Q: I enjoyed reading the “A different kind of patrol” article (SMDP, Feb. 9, page 1) last week. What is the “broken windows theory?”

A: Great question. The broken windows theory was originally published by Dr. James Q. Wilson and George Kelling in 1982. In this theory, Wilson and Kelling suggest that a society, or neighborhood, that appears to be lawless will itself breed lawlessness.

Wilson and Kelling use the example of a broken window in this theory. They suggest that a neighborhood that appears broken down, disordered, and generally unfriendly, will serve as a magnet for delinquent behavior and crime. So if that broken window goes un-repaired, it displays an image of disorder and in turn encourages further incivility, showing residents and others that no one cares.

You can substitute the broken window example for several other “small” crimes like littering or graffiti. If the city of Santa Monica targets and deals with the “smaller” crimes, or quality of life issues, we feel it will prevent the “larger” crimes from being committed.

Q: I am excited for the Los Angeles Marathon coming back to Santa Monica and I want to volunteer. Do you know how I can lend a hand?

A: Although the marathon is ending in Santa Monica, we do not organize the event, but our City Council and city government do have some input in the overall planning of the event within our city limits. There are hundreds of ways to volunteer and I encourage everyone to get involved. This is a great event that brings hundreds of thousands of people to our great city.

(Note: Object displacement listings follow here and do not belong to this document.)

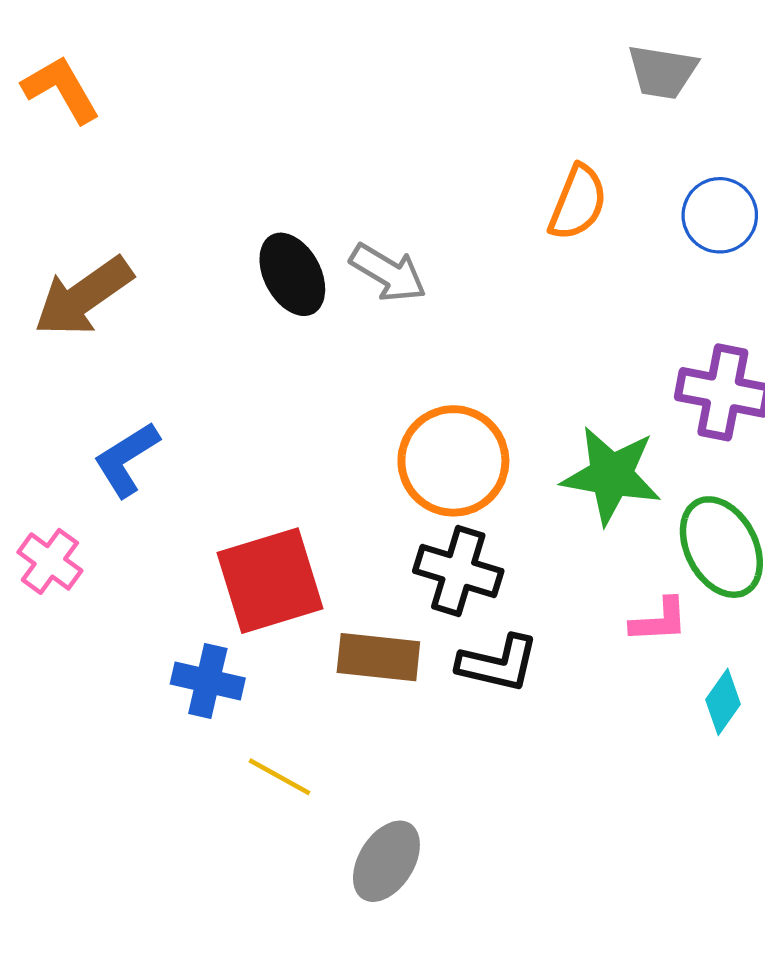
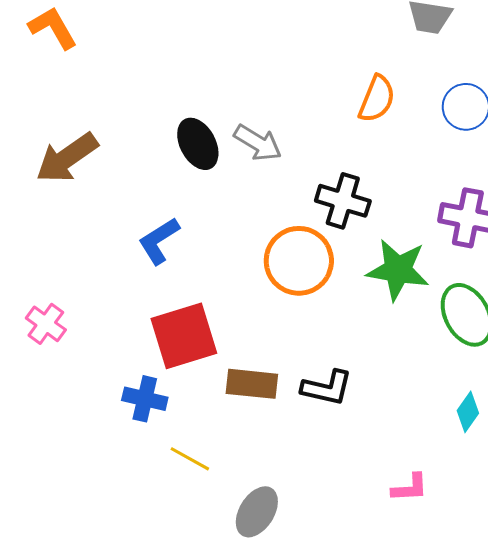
blue L-shape: (126, 459) -> (159, 241), moved
black cross: (458, 571) -> (343, 201), moved
pink L-shape: (659, 620) -> (410, 488), moved

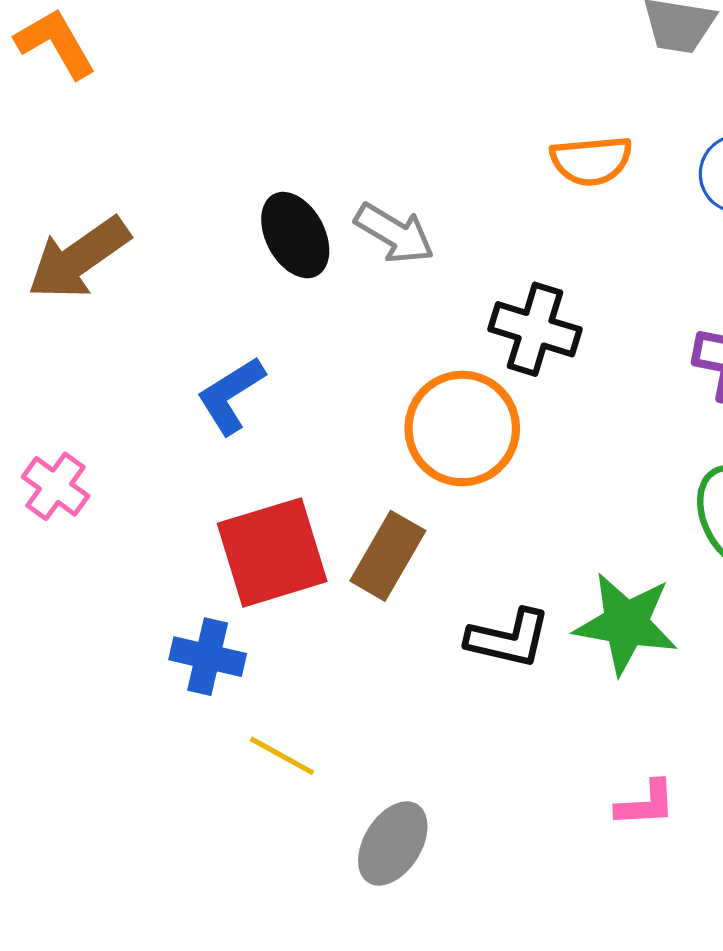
orange semicircle: (377, 99) -> (591, 161), turned 63
green star: (398, 270) -> (626, 624), moved
pink cross: (46, 324) -> (56, 486), moved
brown rectangle: (252, 384) -> (388, 556), moved, turned -66

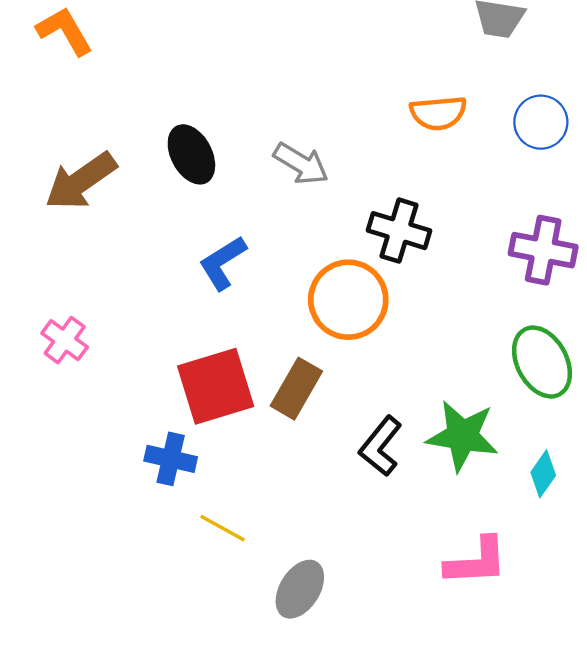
black ellipse: (295, 235) -> (191, 154), moved
blue L-shape: (231, 395) -> (223, 263), moved
black L-shape: (509, 638) -> (381, 446), turned 116
pink L-shape: (646, 804) -> (476, 562), size x1.5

If you would like to volunteer you can do anything from hand out water to register runners. If this interests you, log on to the Los Angeles Marathon website (www.lamarathon.com) and sign up. I hope to see everyone out on March 20 for the event.

Q: I was looking on Facebook this weekend and found a Santa Monica Police Department page. Is this really run by the department?

A: Yes, the page is really run by our department. The Santa Monica Police Department has joined Facebook and we are encouraging the community to “like” us. Just as many other police departments across the country, the Santa Monica Police Department has incorporated Facebook into their policing efforts, using the social network to provide members with regularly updated information and bulletins.

The department’s goal is to communicate more effectively with members of the community through a proven method that the public has already embraced. Social media attracts members of all ages from all corners of our community, thus we are able to keep our community informed easier with Facebook.

Our website, www.santamonicad.org will remain the official form of communications for the department. Bulletins and other information posted to the website will continue to be linked to our Facebook page. To see some of the behind the scenes photographs of the department in action, please visit www.facebook.com/SantaMonicaPD and be sure to “like” us.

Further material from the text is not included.